Because they're not RAID. The whole point of RAID is that it's extremely simple. This means it's a brute force method with some downsides, but in exchange it's extremely easy to reason about.
RAID is overkill for home use. It also does not solve backups and snapshots. I use one way syncthing with unlimited history, plus usb-sata adapter.
I have a ZFS mirror, where I have taken one disk out, added files to it elsewhere, returned it and reimported.
The pool immediately resilvered the new content onto the untouched drive.
Doing this on btrfs will require a rebalance, forcing all data on the disks to be rewritten.
I believe btrfs replace will copy only the data that had a replica on the failing drive.
That's a weird argument. Even if it's true, it is now stable, and has been for a long time. btrfs has long been my default, and I'd be wary of switching to something newer just because someone was mad that development took a long time.
This includes plenty of random power losses.
The people on IRC tend to default to "unless you're using an enterprise drive, it's probably buggy and doesn't respect write barriers", which shouldn't have mattered because there was no system crash involved.
Yes, I did test my RAM, I know it's fine. For comparison, I've (unintentionally) ran a ZFS system with bad RAM for years and it only manifested as an occasional checksum error.
Just out of curiosity: is there a specific reason you're not using plain-vanilla filesystems which _are_ stable?
Personal anecdote: i've only ever had serious corruption twice, 20-ish years ago, once with XFS and once with ReiserFS, and have primarily used the extN family of filesystems for most of the past 30 years. A filesystem only has to go corrupt on me once before i stop using it.
Edit to add a caveat: though i find the ideas behind ZFS, btrfs, etc., fascinating, i have no personal need for them so have never used them on personal systems (but did use ZFS on corporate Solaris systems many years ago). ext4 has always served me well, and comes with none of the caveats i regularly read about for any of the more advanced filesystems.
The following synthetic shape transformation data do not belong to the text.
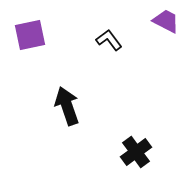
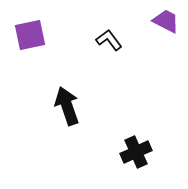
black cross: rotated 12 degrees clockwise
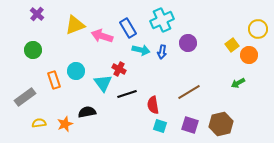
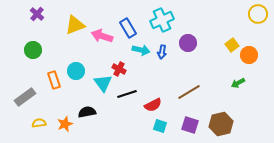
yellow circle: moved 15 px up
red semicircle: rotated 108 degrees counterclockwise
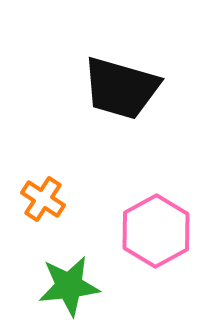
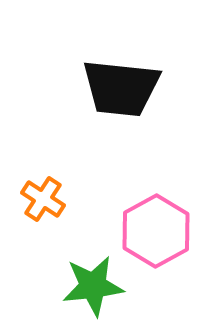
black trapezoid: rotated 10 degrees counterclockwise
green star: moved 24 px right
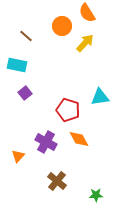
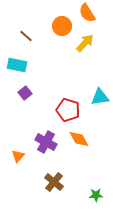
brown cross: moved 3 px left, 1 px down
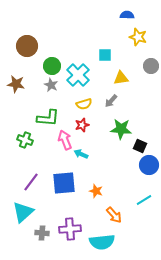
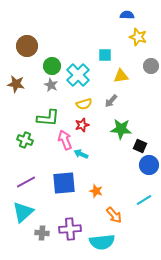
yellow triangle: moved 2 px up
purple line: moved 5 px left; rotated 24 degrees clockwise
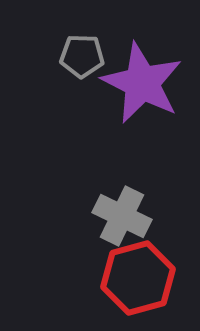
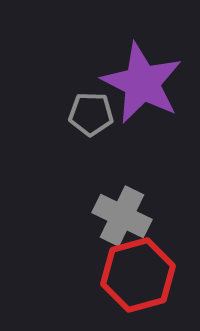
gray pentagon: moved 9 px right, 58 px down
red hexagon: moved 3 px up
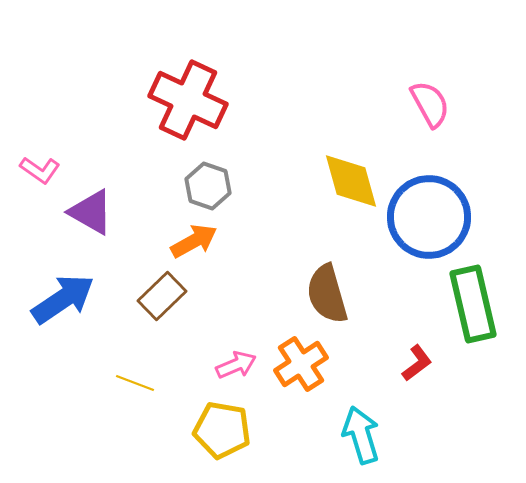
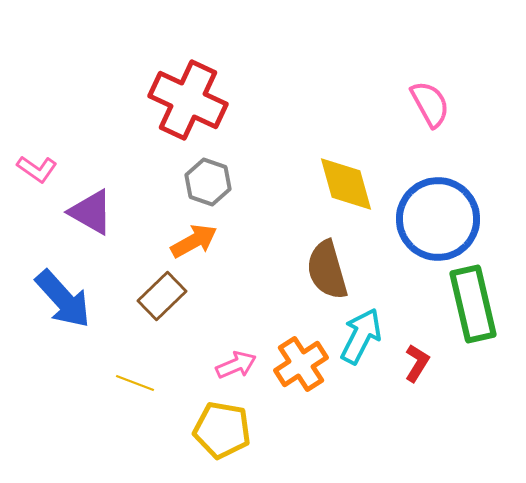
pink L-shape: moved 3 px left, 1 px up
yellow diamond: moved 5 px left, 3 px down
gray hexagon: moved 4 px up
blue circle: moved 9 px right, 2 px down
brown semicircle: moved 24 px up
blue arrow: rotated 82 degrees clockwise
red L-shape: rotated 21 degrees counterclockwise
cyan arrow: moved 99 px up; rotated 44 degrees clockwise
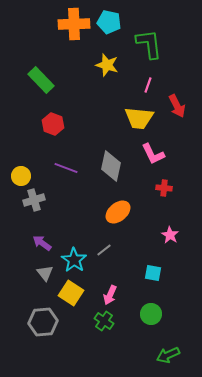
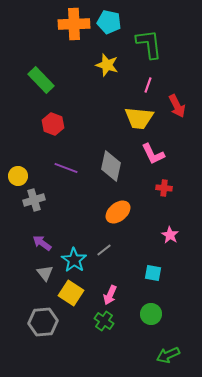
yellow circle: moved 3 px left
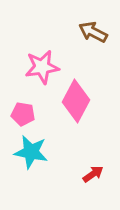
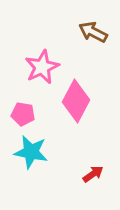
pink star: rotated 16 degrees counterclockwise
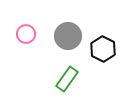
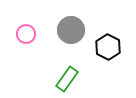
gray circle: moved 3 px right, 6 px up
black hexagon: moved 5 px right, 2 px up
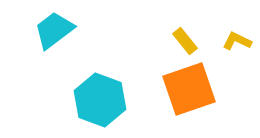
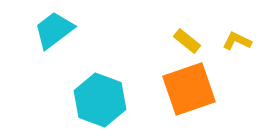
yellow rectangle: moved 2 px right; rotated 12 degrees counterclockwise
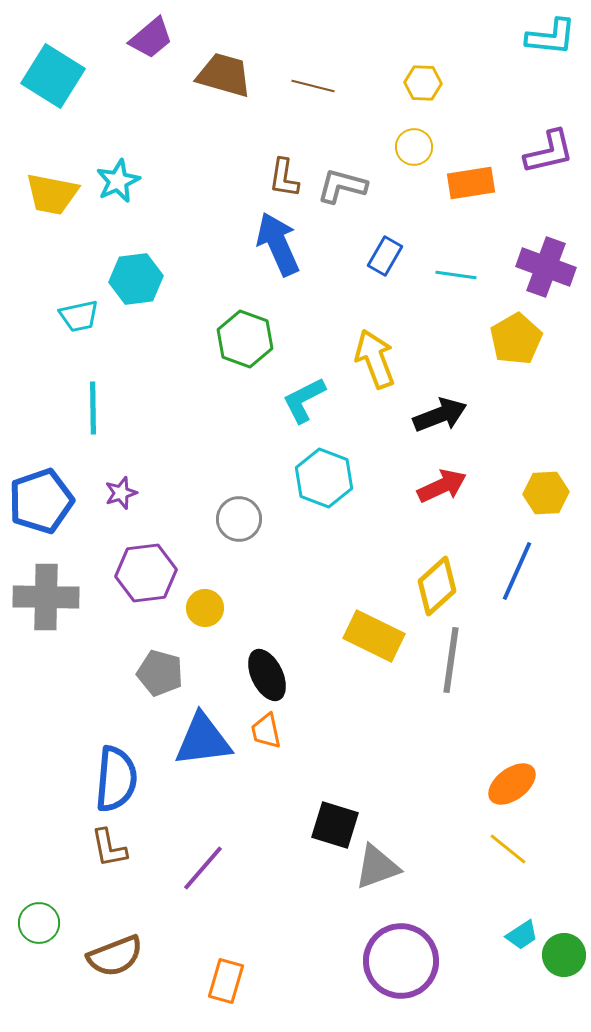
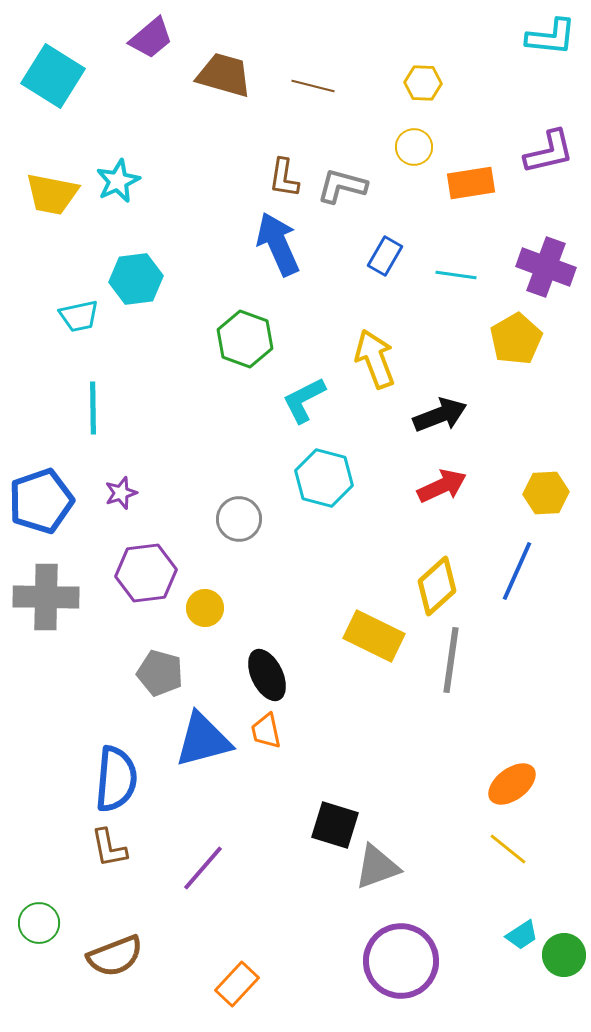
cyan hexagon at (324, 478): rotated 6 degrees counterclockwise
blue triangle at (203, 740): rotated 8 degrees counterclockwise
orange rectangle at (226, 981): moved 11 px right, 3 px down; rotated 27 degrees clockwise
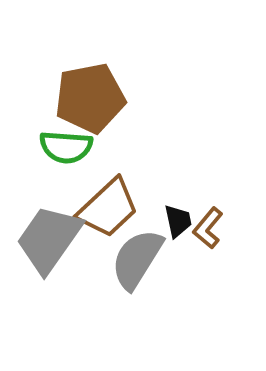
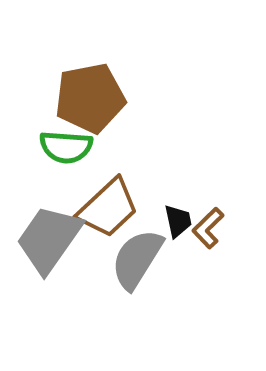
brown L-shape: rotated 6 degrees clockwise
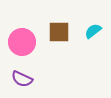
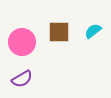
purple semicircle: rotated 55 degrees counterclockwise
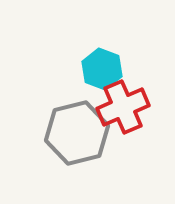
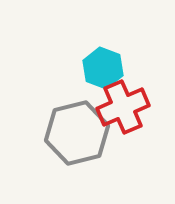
cyan hexagon: moved 1 px right, 1 px up
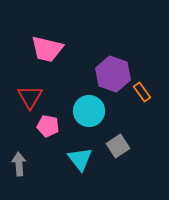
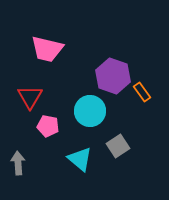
purple hexagon: moved 2 px down
cyan circle: moved 1 px right
cyan triangle: rotated 12 degrees counterclockwise
gray arrow: moved 1 px left, 1 px up
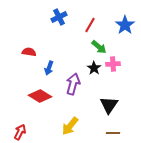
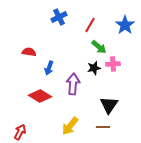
black star: rotated 24 degrees clockwise
purple arrow: rotated 10 degrees counterclockwise
brown line: moved 10 px left, 6 px up
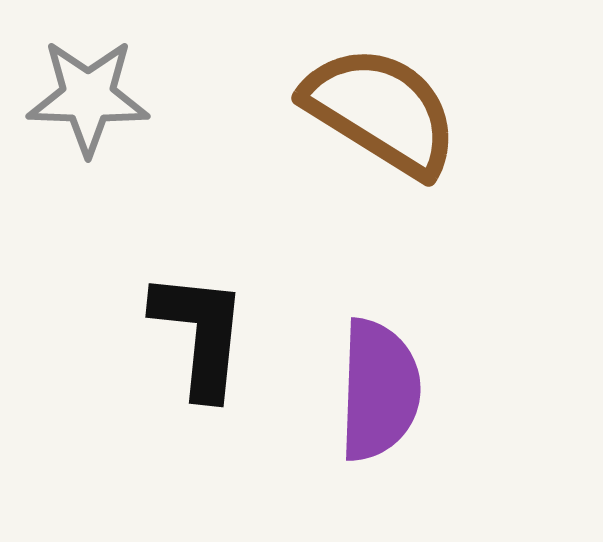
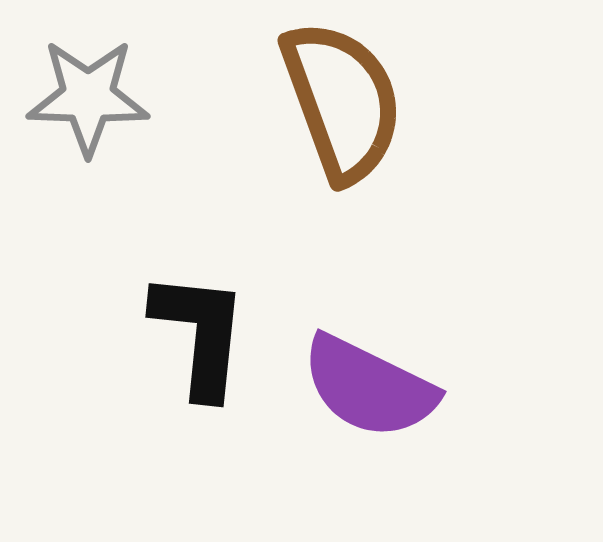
brown semicircle: moved 39 px left, 10 px up; rotated 38 degrees clockwise
purple semicircle: moved 10 px left, 3 px up; rotated 114 degrees clockwise
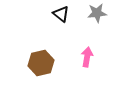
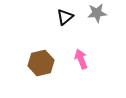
black triangle: moved 4 px right, 3 px down; rotated 42 degrees clockwise
pink arrow: moved 6 px left, 2 px down; rotated 30 degrees counterclockwise
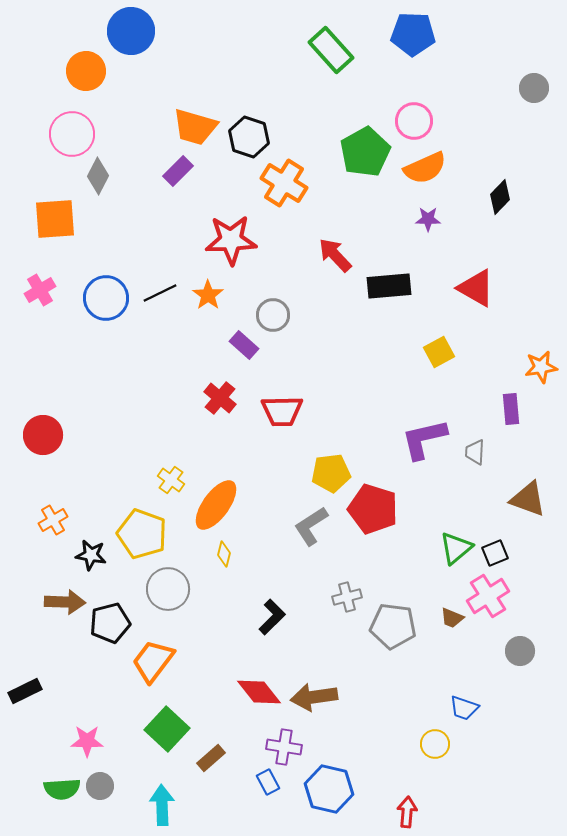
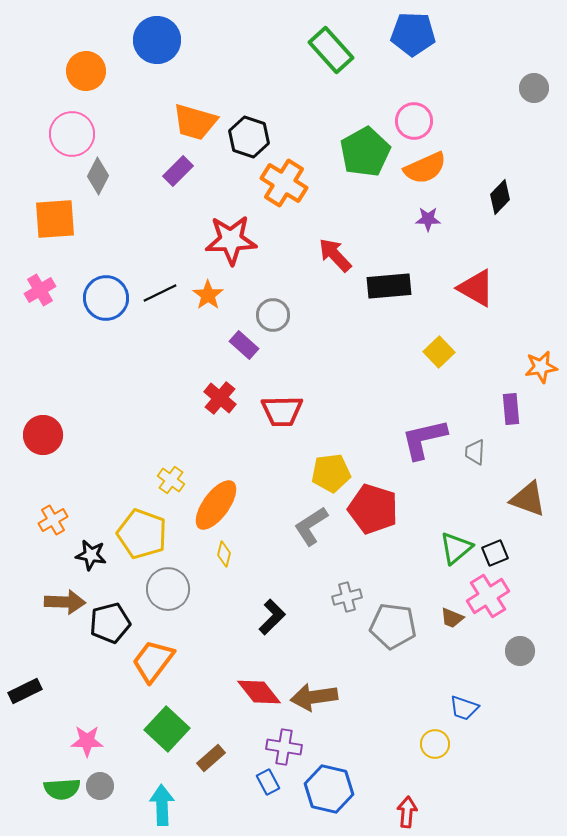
blue circle at (131, 31): moved 26 px right, 9 px down
orange trapezoid at (195, 127): moved 5 px up
yellow square at (439, 352): rotated 16 degrees counterclockwise
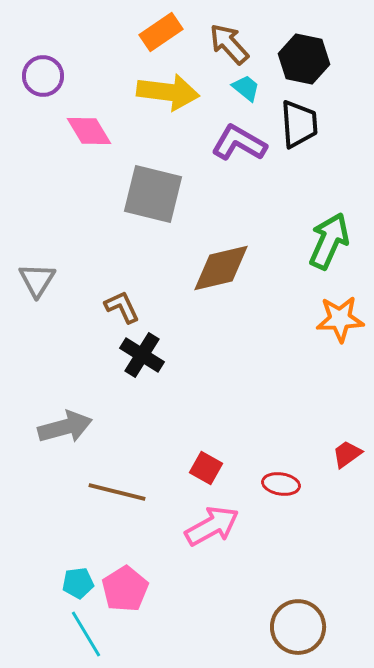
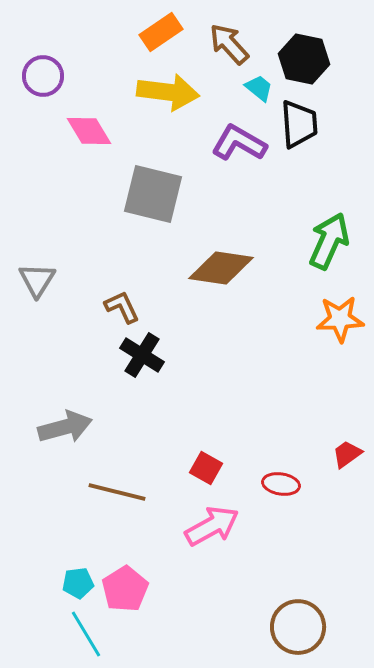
cyan trapezoid: moved 13 px right
brown diamond: rotated 22 degrees clockwise
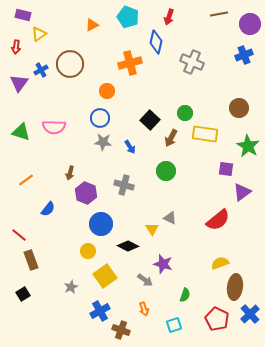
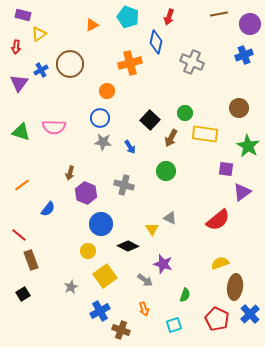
orange line at (26, 180): moved 4 px left, 5 px down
Similarly, i've never needed an LVM or any such complexity. As the age-old wisdom goes, "complexity is your enemy," and keeping to simple filesystem setups has always served my personal systems/LAN well. i've also never once seen someone recover from filesystem corruption in a RAID environment by simply swapping out a disk (there's always been much more work involved), so i've never bought into the "RAID is the solution" camp.
I've personally had drive failures, fs corruptions due to power loss (which is supposed not to happen on a cow filesystem), fs and file corruption due to ram bitflips, etc. All the times btrfs handled the situation perfectly, with the caveat that I needed the help from the btrfs developers. And they were very helpful!
So yeah, btrfs has a bad rep, but it is not as bad as the common feeling makes it look like.
(note that I still run btrfs raid 1, as I did not find real return of experience regarding raid 5 or 6)
Try CachyOS (or at least the ZFS-Kernel) it has excellent ZFS integration.
1. The scheduler doesn't really exist. IIRC it is PID % num disks.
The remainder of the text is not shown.